That said, this is a great learning opportunity. The truth is that unless you are in solo PP and never need referral sources, this is something you are going to have to deal with on an ongoing basis from here on out. The soft skills of getting along with colleagues and working as part of a team are likely to be more useful to your career than being the best clinician in the world.
Can't emphasize this enough! Unless somebody had a career and entered psychology later in life, internship is likely the first time one has been in a full-time career role that wasn't augmented with school or something else major.

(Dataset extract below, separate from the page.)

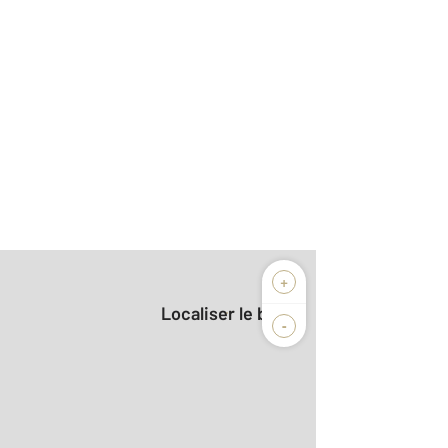
+
Localiser le bien
-
2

I learned a ton clinically during internship but just as much about myself as a professional and how I want to try to carry myself in this setting (self-confidence, developing good working relationships with colleagues, figuring out how to have fun at work when it's appropriate, work-life balance, etc). I also saw/experienced stuff at my VA internship that I thought was ridiculous and incompetent and had to figure out how to deal with that appropriately and not let it negatively impact the other 95% of my experience.

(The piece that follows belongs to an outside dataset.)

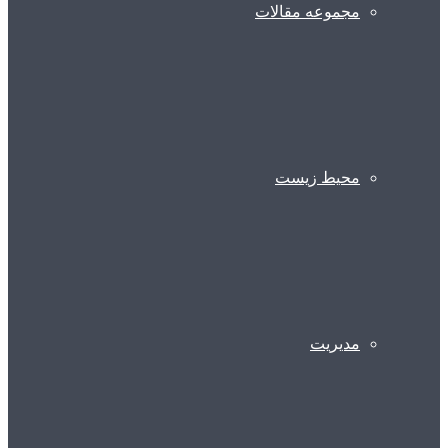
مجموعه مقالات
محیط زیست
مدیریت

I also don't know them well enough personally to say they're just sucky people overall.
Perhaps this can be an opportunity to challenge yourself to get to know them more as people, regardless of whether peer consultation will ever be used well for clinical cases or if you'll reach out to them during informal times for consultation.
In my experience, when people make comments in professional contexts such as "Oh Dr. X is just so great!", it has very little to do with their clinical acumen because most will hardly ever going to be in a position to truly judge another's clinical work directly. Instead, it's all about the soft skills
@Sanman mentioned such as friendliness, helpfulness, commitment to their job, humility, joy vs bother to be around, etc.
I simply have no idea, because the time allocated to be learning such things is not being used to do that and myself and the other intern are outvoted on the 'lets discuss cases' front.
I can definitely relate to the frustration of having structured things during training feel less than valuable. However, in my current job, I would
kill to have regular downtime to just hang out with colleagues and talk about our kids/pets, what people did last weekend, a new show somebody started watching, etc because mental health work is super stressful and having good bonds with your co-workers is really important to decompress but also to know that you have a group of people to turn to if an all-hands-on-deck kind of crisis arose.